Published 10.06.08 in Metro


Celebs pray to the darndest things



It’s time for our not-at-all-regular Celebrity Religion Roundup. It seems Britney Spears has finally given up on ever understanding Kabbalah, the celebrity alternative to Judaism. Which is good, because now she doesn’t have to worry about coordinating her outfits with that red string bracelet anymore. Naturally, this move brought on the ire of Madonna, who promptly canceled Britney’s planned appearances at U.S. stops of the Madge’s tour. 

“Madonna doesn’t feel she can work with Britney any more because they’re just not aligned on a spiritual level,” a source told the News of the World. Man, just wait until she finds out how many of her dancers are Jehovah’s Witnesses. 

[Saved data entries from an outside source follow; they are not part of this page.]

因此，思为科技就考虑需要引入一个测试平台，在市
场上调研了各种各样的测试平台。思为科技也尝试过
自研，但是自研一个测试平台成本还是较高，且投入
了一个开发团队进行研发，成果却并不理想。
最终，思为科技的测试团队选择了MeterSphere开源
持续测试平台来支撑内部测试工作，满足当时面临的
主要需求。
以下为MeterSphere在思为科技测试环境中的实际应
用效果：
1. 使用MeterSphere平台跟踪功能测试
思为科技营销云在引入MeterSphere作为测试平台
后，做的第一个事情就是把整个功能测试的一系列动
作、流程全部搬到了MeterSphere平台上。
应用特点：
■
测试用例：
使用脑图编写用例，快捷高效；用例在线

Also, it looks like those bastions of humanitarianism, the Scientologists, have found a new mission: saving Amy Winehouse

According to the Sunday Mirror, minions in Tom Cruise’s army got Amy’s number and called her out of the blue, offering to turn her life around and get her off the drugs. We can only imagine how truly awesome that conversation must’ve been.

We’ll say this: If the Church of Scientology can actually get Amy Winehouse clean, we might actually take them seriously. Because that, friends, would be miraculous.


Jessica getting married
Happy news—maybe—out of Italy. Justin Timberlake has reportedly asked Jessica Biel to marry him while the couple was on vacation in Rome. We assume the proposal was produced by Timbaland.

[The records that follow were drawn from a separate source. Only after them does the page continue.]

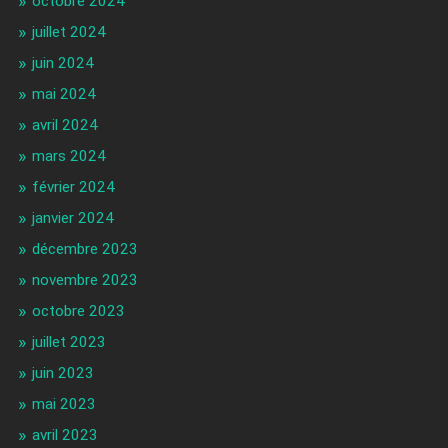
octobre 2024
juillet 2024
juin 2024
mai 2024
avril 2024
mars 2024
février 2024
janvier 2024
décembre 2023
novembre 2023
octobre 2023
juillet 2023
juin 2023
mai 2023
avril 2023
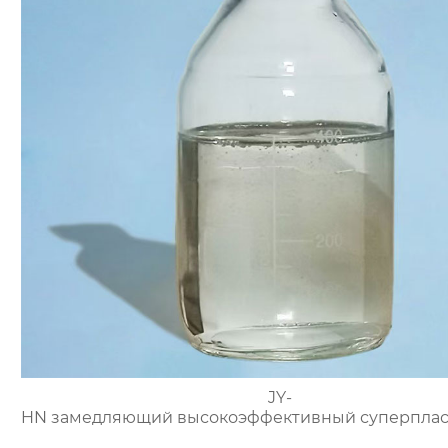
JY-
HN замедляющий высокоэффективный суперплас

A loose-lipped source told Sunday People that Justin “wants to make an honest woman of her.” Because you know what’s romantic? Archaic expressions that equate unmarried women to whores. 

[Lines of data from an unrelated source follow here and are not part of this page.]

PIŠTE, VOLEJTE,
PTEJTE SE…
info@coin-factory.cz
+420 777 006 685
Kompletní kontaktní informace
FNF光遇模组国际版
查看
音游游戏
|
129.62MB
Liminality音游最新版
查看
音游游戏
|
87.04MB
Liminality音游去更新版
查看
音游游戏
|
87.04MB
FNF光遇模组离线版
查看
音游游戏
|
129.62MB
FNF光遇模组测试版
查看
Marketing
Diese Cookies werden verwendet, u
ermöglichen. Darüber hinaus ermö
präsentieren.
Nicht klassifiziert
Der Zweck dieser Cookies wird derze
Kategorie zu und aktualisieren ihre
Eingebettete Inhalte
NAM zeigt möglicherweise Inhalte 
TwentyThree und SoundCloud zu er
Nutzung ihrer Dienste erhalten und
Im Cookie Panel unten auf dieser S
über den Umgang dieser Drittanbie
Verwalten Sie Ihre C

Of course, there hasn’t been any official confirmation from the future Biel-Timberlake household yet, where, if he hasn’t popped the question, reading about it must be really awkward. Because now she’s probably all, ‘Why hasn’t he asked me to marry him yet?’ Thanks, Sunday People. Thanks a lot.


Doggy day care
Reports are circulating that Jennifer Aniston spends upwards of $250 a week on spa treatments for her dog, Norman, that include massages and acupuncture. We don’t have a joke for that. We just thought you should know. You can now go back to bailing out the economy.